• Data:

== Segment start ==

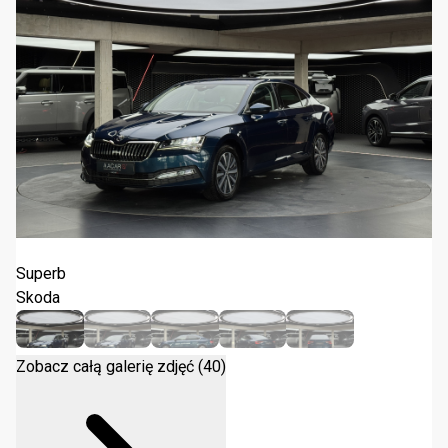
Skoda Superb 2.0 TSI Style DSG 2022
Superb
Skoda
Zobacz całą galerię zdjęć (40)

== Segment end ==

• The task: Exclude the pictures, and transcribe all of the material exactly.

• Exercise output:
Skoda Superb 2.0 TSI Style DSG 2022
Superb
Skoda
Zobacz całą galerię zdjęć (40)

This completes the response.